**Problem statement:** Nothing but a verbatim copy of the data, minus the images, should be returned.

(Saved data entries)
━━━━━━━━
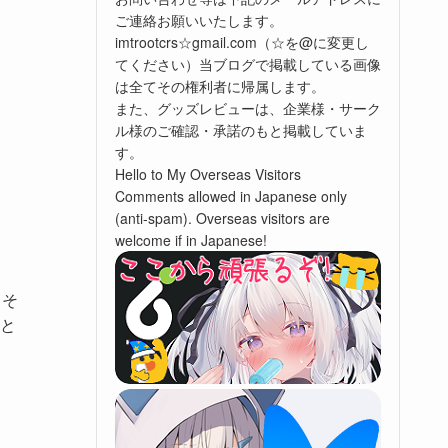
ご連絡お願いいたします。
imtrootcrs☆gmail.com（☆を@に変更し
てください）当ブログで掲載している画像
は全てその権利者に帰属します。
また、グッズレビューは、企業様・サーク
ル様のご確認・承諾のもと掲載していま
す。
Hello to My Overseas Visitors
Comments allowed in Japanese only
(anti-spam). Overseas visitors are
welcome if in Japanese!
らそ
と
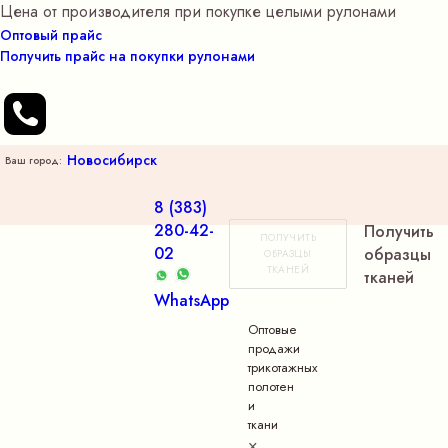
Цена от производителя при покупке целыми рулонами
Оптовый прайс
Получить прайс на покупки рулонами
Новосибирск
Ваш город:
8 (383)
280-42-
Получить
ПОЛУЧИТЬ
02
образцы
ОБРАЗЦЫ
ТКАНЕЙ
тканей
WhatsApp
Оптовые
продажи
трикотажных
полотен
и
ткани
×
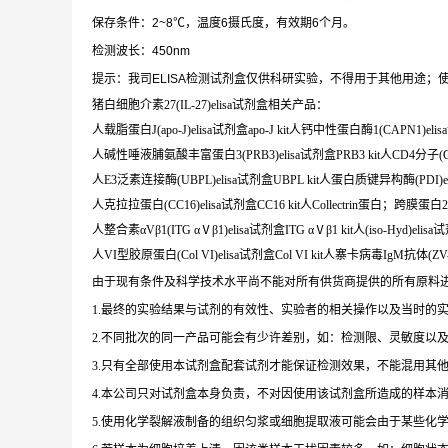
保存条件：2~8℃，温度6摄氏度，有效期6个月。
检测波长：450nm
提示：我司ELISA检测试剂盒仅供科研实验，不得用于其他用途；使
猪白细胞介素27(IL-27)elisa试剂盒相关产品：
人载脂蛋白J(apo-J)elisa试剂盒apo-J kit人钙中性蛋白酶1(CAPN1)elis
人碱性唾液脯氨酸丰富蛋白3(PRB3)elisa试剂盒PRB3 kit人CD4分子(CD4
人E3泛素连接酶(UBPL)elisa试剂盒UBPL kit人蛋白质键异构酶(PDI)eli
人克拉拉蛋白(CC16)elisa试剂盒CC16 kit人Collectrin蛋白；跨膜蛋白27
人整合素αVβ1(ITG αⅤβ1)elisa试剂盒ITG αⅤβ1 kit人(iso-Hyd)elisa试剂
人VI型胶原蛋白(Col VI)elisa试剂盒Col VI kit人寨卡病毒IgM抗体(ZV-Ig
由于现有条件及科学技术水平尚不能对所有供货商提供的所有原料
1.最终的实验结果与试剂的有效性、实验者的相关操作以及当时的
2.不同批次的同一产品可能会有少许差别，如：检测限、灵敏度以
3.只有全部使用本试剂盒配套试剂才能保证检测效果，不能混用其
4.本公司只对试剂盒本身负责，不对因使用该试剂盒所造成的样本
5.使用化学裂解液制备的组织匀浆或细胞提取液可能会由于某些化学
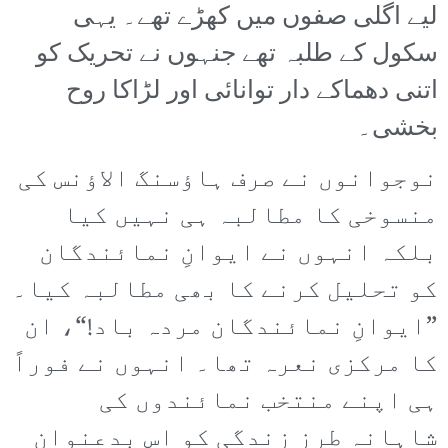
لیے اگلی صفوں میں کھڑے تھے۔ یہی
سکول کے طلبہ تھے جنہوں نے تحریک کو
اتنی دھماکے دار توانائی اور لڑاکا روح
بخشی۔
نوجوانوں نے صرف ہاؤسنگ الاؤنس کی
منسوخی کا مطالبہ ہی نہیں کیا
بلکہ انہوں نے ایوانِ نمائندگان
کو تحلیل کرنے کا بھی مطالبہ کیا۔
”ایوانِ نمائندگان مردہ باد!“، ان
کا مرکزی نعرہ تھا۔ انہوں نے فوراً
ہی اپنے منتخب نمائندوں کی
شاہانہ طرزِ زندگی کو اس بدعنوان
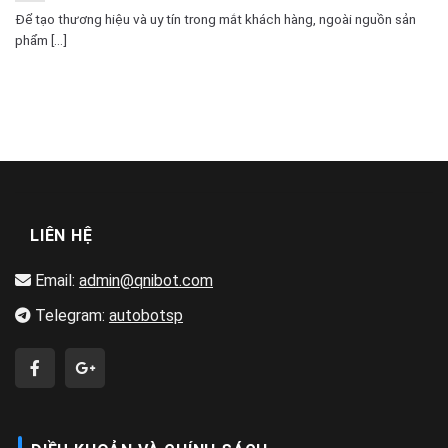
Để tạo thương hiệu và uy tín trong mắt khách hàng, ngoài nguồn sản
phẩm [...]
LIÊN HỆ
Email:
admin@qnibot.com
Telegram:
autobotsp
━━━━━━━━
**Solved exercise:**
ご連絡お願いいたします。
imtrootcrs☆gmail.com（☆を@に変更し
てください）当ブログで掲載している画像
は全てその権利者に帰属します。
また、グッズレビューは、企業様・サーク
ル様のご確認・承諾のもと掲載していま
す。
Hello to My Overseas Visitors
Comments allowed in Japanese only
(anti-spam). Overseas visitors are
welcome if in Japanese!
らそ
と
Цена от производителя при покупке целыми рулонами
Оптовый прайс
Получить прайс на покупки рулонами
Новосибирск
Ваш город:
8 (383)
280-42-
Получить
ПОЛУЧИТЬ
02
образцы
ОБРАЗЦЫ
ТКАНЕЙ
тканей
WhatsApp
Оптовые
продажи
трикотажных
полотен
и
ткани
×
保存条件：2~8℃，温度6摄氏度，有效期6个月。
检测波长：450nm
提示：我司ELISA检测试剂盒仅供科研实验，不得用于其他用途；使
猪白细胞介素27(IL-27)elisa试剂盒相关产品：
人载脂蛋白J(apo-J)elisa试剂盒apo-J kit人钙中性蛋白酶1(CAPN1)elis
人碱性唾液脯氨酸丰富蛋白3(PRB3)elisa试剂盒PRB3 kit人CD4分子(CD4
人E3泛素连接酶(UBPL)elisa试剂盒UBPL kit人蛋白质键异构酶(PDI)eli
人克拉拉蛋白(CC16)elisa试剂盒CC16 kit人Collectrin蛋白；跨膜蛋白27
人整合素αVβ1(ITG αⅤβ1)elisa试剂盒ITG αⅤβ1 kit人(iso-Hyd)elisa试剂
人VI型胶原蛋白(Col VI)elisa试剂盒Col VI kit人寨卡病毒IgM抗体(ZV-Ig
由于现有条件及科学技术水平尚不能对所有供货商提供的所有原料
1.最终的实验结果与试剂的有效性、实验者的相关操作以及当时的
2.不同批次的同一产品可能会有少许差别，如：检测限、灵敏度以
3.只有全部使用本试剂盒配套试剂才能保证检测效果，不能混用其
4.本公司只对试剂盒本身负责，不对因使用该试剂盒所造成的样本
5.使用化学裂解液制备的组织匀浆或细胞提取液可能会由于某些化学
لیے اگلی صفوں میں کھڑے تھے۔ یہی
سکول کے طلبہ تھے جنہوں نے تحریک کو
اتنی دھماکے دار توانائی اور لڑاکا روح
بخشی۔
نوجوانوں نے صرف ہاؤسنگ الاؤنس کی
منسوخی کا مطالبہ ہی نہیں کیا
بلکہ انہوں نے ایوانِ نمائندگان
کو تحلیل کرنے کا بھی مطالبہ کیا۔
”ایوانِ نمائندگان مردہ باد!“، ان
کا مرکزی نعرہ تھا۔ انہوں نے فوراً
ہی اپنے منتخب نمائندوں کی
شاہانہ طرزِ زندگی کو اس بدعنوان
Để tạo thương hiệu và uy tín trong mắt khách hàng, ngoài nguồn sản
phẩm [...]
LIÊN HỆ
Email:
admin@qnibot.com
Telegram:
autobotsp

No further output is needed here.